> TASK INSTRUCTIONS: Search the entries below for "fare", and copy each line where it appears.

> EXTRACTED RECORDS:
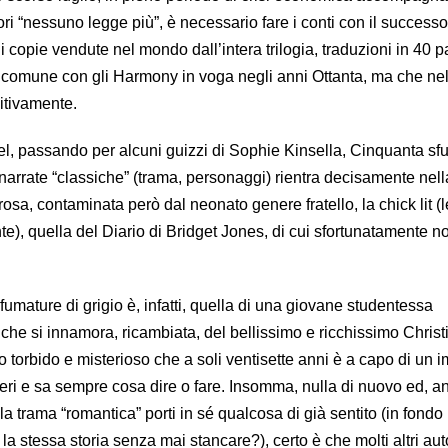
ori “nessuno legge più”, è necessario fare i conti con il successo
di copie vendute nel mondo dall’intera trilogia, traduzioni in 40 p
n comune con gli Harmony in voga negli anni Ottanta, ma che nel
itivamente.
el, passando per alcuni guizzi di Sophie Kinsella, Cinquanta sf
i narrate “classiche” (trama, personaggi) rientra decisamente nell
osa, contaminata però dal neonato genere fratello, la chick lit (l
nte), quella del Diario di Bridget Jones, di cui sfortunatamente n
fumature di grigio è, infatti, quella di una giovane studentessa
che si innamora, ricambiata, del bellissimo e ricchissimo Christ
 torbido e misterioso che a soli ventisette anni è a capo di un 
tteri e sa sempre cosa dire o fare. Insomma, nulla di nuovo ed, an
la trama “romantica” porti in sé qualcosa di già sentito (in fondo 
a stessa storia senza mai stancare?), certo è che molti altri au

> EXERCISE RESULT:
ori “nessuno legge più”, è necessario fare i conti con il successo
tteri e sa sempre cosa dire o fare. Insomma, nulla di nuovo ed, an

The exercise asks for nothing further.